Il volo di prova con equipaggio fa parte del Commercial Crew Program della NASA ed è destinato a trasportare equipaggio e merci da e verso la Stazione Spaziale Internazionale nell’ambito di un contratto da 4,3 miliardi di dollari con l’agenzia spaziale. Finora, l’altro partner commerciale della NASA, SpaceX, ha lanciato otto equipaggi sulla stazione spaziale.

Questa settimana, la NASA e la Boeing hanno iniziato a testare un modulo completamente nuovo della navicella spaziale Starliner presso il poligono di prova missilistico White Sands nel New Mexico, nel tentativo di replicare i problemi ai propulsori incontrati durante il volo. “Le temperature che siamo riusciti a raggiungere non sono proprio quelle che speravamo in base ai dati di volo”, ha ammesso Stitch. “I team esamineranno questi dati e proveranno a determinare i passi successivi”.
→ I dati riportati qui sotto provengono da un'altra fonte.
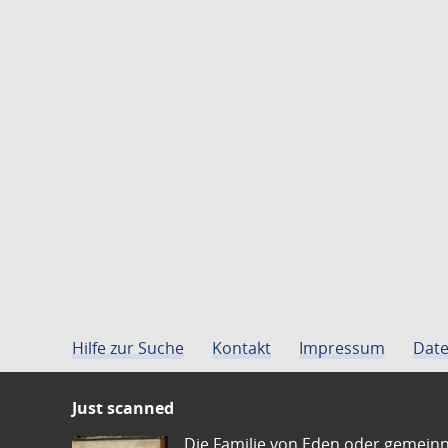
Hilfe zur Suche
Kontakt
Impressum
Date
Just scanned
Die Familie von Eden oder gemeinn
Per ora, la navicella spaziale Starliner è ben stabilizzata nella sua orbita, ma prima o poi dovrà atterrare. La consegna dell’equipaggio alla ISS è prevista per metà agosto, quando è previsto che la navicella spaziale Crew-9 della NASA entri in orbita a bordo della navicella spaziale Dragon di SpaceX (lo so, è molto imbarazzante). Gli astronauti Wilmore e Williams dovranno lasciare la Stazione Spaziale Internazionale prima che ciò accada.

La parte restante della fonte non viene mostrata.